Copy exactly the stretch of data below from the line with "strong and impartial." through the line with "And we’re not", including both of those lines.

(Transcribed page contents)

'''

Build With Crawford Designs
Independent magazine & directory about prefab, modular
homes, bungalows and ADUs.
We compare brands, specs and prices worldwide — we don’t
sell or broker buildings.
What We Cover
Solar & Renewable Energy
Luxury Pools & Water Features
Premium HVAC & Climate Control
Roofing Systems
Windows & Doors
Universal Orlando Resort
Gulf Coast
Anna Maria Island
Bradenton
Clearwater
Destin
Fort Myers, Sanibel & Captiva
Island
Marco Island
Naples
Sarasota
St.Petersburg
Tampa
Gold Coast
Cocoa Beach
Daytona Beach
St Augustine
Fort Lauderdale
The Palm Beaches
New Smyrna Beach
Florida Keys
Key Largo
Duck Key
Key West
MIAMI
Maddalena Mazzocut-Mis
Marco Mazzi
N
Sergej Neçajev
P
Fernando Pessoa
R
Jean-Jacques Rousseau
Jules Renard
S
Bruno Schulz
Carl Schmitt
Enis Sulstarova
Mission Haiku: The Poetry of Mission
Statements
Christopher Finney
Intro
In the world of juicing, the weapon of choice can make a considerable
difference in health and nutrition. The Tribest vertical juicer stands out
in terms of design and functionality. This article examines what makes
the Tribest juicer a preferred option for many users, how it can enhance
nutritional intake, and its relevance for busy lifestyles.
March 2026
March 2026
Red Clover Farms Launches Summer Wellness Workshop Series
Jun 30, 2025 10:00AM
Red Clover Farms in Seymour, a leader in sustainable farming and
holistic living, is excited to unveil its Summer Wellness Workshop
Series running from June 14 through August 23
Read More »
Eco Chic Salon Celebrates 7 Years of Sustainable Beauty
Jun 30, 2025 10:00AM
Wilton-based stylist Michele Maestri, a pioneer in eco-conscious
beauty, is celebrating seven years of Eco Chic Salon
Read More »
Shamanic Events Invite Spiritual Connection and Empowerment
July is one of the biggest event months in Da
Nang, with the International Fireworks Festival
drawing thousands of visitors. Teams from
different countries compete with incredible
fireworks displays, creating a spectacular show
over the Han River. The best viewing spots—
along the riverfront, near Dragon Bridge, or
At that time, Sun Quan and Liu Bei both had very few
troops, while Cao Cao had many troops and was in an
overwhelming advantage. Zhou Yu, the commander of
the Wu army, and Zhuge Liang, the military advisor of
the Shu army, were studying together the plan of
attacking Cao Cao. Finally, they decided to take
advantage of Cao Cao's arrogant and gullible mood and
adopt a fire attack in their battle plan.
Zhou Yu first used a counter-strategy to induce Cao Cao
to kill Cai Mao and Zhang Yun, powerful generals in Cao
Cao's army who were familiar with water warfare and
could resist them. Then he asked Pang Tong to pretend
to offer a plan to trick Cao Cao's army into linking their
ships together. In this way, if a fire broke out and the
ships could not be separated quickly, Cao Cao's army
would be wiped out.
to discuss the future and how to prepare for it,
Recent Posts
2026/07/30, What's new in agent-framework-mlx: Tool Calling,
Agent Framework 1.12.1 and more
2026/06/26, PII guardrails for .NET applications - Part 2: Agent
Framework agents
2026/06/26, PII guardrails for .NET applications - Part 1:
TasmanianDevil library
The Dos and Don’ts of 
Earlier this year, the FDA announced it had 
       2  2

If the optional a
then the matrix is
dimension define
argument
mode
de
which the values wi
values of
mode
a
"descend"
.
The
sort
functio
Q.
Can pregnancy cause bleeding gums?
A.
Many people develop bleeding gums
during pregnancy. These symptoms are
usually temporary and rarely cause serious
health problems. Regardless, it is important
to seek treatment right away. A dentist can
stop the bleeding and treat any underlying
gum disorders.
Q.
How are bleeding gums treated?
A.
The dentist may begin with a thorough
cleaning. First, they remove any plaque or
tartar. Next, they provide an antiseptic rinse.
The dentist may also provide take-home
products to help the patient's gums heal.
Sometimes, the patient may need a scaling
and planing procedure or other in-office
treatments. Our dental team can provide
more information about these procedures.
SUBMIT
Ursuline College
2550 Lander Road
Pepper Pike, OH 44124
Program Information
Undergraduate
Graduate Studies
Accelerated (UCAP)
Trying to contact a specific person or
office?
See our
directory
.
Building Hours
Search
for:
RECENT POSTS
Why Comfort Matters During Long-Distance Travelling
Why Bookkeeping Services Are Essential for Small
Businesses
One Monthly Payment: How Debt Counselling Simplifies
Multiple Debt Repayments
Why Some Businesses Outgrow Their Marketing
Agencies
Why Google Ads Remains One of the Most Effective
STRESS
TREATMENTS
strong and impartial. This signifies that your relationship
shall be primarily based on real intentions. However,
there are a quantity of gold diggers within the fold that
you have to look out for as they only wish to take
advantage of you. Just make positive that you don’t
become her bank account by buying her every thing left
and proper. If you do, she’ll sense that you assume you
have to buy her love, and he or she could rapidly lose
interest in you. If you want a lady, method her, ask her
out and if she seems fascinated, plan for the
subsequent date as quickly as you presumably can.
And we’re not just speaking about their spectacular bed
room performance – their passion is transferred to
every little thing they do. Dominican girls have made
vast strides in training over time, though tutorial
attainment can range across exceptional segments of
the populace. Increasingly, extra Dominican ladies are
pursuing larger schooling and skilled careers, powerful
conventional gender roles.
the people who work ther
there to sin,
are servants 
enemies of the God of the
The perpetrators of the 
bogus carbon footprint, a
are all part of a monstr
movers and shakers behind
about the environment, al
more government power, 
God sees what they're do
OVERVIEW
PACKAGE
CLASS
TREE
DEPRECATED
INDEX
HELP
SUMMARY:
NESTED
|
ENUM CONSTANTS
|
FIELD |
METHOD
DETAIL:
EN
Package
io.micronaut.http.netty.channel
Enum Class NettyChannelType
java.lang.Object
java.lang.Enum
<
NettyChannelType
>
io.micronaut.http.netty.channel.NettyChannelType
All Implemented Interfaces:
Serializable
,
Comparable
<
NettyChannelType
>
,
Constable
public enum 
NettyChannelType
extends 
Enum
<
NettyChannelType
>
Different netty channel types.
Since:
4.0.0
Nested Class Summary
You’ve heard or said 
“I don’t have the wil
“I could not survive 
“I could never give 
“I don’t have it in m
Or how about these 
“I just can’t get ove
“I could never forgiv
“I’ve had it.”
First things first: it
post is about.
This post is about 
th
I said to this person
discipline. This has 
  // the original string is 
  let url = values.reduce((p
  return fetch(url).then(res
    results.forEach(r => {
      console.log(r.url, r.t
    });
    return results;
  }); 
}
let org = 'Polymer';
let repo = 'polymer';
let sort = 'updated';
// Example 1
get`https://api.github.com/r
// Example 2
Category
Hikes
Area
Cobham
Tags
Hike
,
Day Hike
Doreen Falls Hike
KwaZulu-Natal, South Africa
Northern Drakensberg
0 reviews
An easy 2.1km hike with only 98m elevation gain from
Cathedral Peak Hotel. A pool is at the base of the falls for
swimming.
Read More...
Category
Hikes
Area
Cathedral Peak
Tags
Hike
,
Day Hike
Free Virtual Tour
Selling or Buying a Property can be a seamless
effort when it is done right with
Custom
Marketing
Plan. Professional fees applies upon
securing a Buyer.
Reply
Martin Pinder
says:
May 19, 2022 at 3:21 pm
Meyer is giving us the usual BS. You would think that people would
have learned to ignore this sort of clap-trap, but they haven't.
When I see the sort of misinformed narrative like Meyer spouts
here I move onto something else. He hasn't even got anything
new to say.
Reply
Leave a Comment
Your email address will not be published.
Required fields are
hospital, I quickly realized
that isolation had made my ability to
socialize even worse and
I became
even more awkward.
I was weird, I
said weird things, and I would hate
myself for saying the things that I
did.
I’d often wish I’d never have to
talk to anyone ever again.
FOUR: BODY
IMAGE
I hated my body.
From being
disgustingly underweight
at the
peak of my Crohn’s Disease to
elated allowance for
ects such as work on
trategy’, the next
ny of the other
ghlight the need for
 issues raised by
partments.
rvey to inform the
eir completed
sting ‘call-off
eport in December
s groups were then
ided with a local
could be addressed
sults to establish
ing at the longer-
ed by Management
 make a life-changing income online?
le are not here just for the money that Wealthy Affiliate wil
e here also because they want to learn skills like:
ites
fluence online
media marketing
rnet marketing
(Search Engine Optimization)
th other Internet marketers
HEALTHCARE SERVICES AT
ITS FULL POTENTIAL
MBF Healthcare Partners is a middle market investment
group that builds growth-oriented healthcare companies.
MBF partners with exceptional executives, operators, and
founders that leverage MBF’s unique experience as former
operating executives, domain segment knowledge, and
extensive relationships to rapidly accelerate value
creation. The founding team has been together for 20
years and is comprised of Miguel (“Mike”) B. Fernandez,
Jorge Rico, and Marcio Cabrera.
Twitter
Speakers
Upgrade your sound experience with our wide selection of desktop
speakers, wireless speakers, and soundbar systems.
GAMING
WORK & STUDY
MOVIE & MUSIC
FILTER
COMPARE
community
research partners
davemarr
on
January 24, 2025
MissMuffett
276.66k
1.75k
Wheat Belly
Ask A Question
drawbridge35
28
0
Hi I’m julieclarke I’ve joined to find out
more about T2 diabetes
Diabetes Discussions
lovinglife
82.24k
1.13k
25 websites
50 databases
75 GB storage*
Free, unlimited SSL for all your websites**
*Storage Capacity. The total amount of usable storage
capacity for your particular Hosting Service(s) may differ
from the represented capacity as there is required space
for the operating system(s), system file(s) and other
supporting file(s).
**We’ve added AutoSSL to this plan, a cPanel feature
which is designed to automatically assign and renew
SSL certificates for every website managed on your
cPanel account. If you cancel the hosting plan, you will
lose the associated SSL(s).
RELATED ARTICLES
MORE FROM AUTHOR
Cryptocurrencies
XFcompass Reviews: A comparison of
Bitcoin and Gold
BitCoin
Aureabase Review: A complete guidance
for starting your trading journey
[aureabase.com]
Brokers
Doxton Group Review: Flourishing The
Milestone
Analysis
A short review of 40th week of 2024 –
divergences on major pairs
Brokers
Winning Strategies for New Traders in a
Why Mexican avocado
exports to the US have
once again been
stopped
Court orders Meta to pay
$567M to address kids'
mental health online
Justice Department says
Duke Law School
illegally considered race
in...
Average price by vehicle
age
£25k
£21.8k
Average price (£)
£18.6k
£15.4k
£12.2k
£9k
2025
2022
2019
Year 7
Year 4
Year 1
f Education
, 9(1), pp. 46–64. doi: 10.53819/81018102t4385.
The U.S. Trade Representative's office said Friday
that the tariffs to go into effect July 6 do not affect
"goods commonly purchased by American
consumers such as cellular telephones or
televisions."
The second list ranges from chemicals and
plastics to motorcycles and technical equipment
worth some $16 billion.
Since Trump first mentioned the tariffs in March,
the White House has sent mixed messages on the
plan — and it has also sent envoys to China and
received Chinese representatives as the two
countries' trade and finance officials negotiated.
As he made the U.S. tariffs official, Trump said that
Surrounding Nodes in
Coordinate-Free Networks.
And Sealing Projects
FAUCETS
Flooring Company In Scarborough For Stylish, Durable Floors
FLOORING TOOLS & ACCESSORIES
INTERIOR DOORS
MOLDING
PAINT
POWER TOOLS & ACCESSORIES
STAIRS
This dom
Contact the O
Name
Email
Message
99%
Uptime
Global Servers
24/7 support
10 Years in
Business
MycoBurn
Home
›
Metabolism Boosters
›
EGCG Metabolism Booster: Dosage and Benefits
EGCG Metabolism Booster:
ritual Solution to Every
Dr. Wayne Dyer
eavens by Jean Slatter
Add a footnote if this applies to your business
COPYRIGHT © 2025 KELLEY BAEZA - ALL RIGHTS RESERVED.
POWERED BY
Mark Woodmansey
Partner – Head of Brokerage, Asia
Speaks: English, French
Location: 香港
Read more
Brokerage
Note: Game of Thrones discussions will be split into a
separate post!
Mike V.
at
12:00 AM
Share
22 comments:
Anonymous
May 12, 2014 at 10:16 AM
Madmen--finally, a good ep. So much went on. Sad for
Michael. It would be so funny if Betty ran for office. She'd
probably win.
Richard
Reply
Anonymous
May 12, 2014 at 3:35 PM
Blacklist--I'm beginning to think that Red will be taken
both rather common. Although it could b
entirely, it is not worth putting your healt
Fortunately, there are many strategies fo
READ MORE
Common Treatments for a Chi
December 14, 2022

'''

RESULT OF THE EXERCISE:
strong and impartial. This signifies that your relationship
shall be primarily based on real intentions. However,
there are a quantity of gold diggers within the fold that
you have to look out for as they only wish to take
advantage of you. Just make positive that you don’t
become her bank account by buying her every thing left
and proper. If you do, she’ll sense that you assume you
have to buy her love, and he or she could rapidly lose
interest in you. If you want a lady, method her, ask her
out and if she seems fascinated, plan for the
subsequent date as quickly as you presumably can.
And we’re not just speaking about their spectacular bed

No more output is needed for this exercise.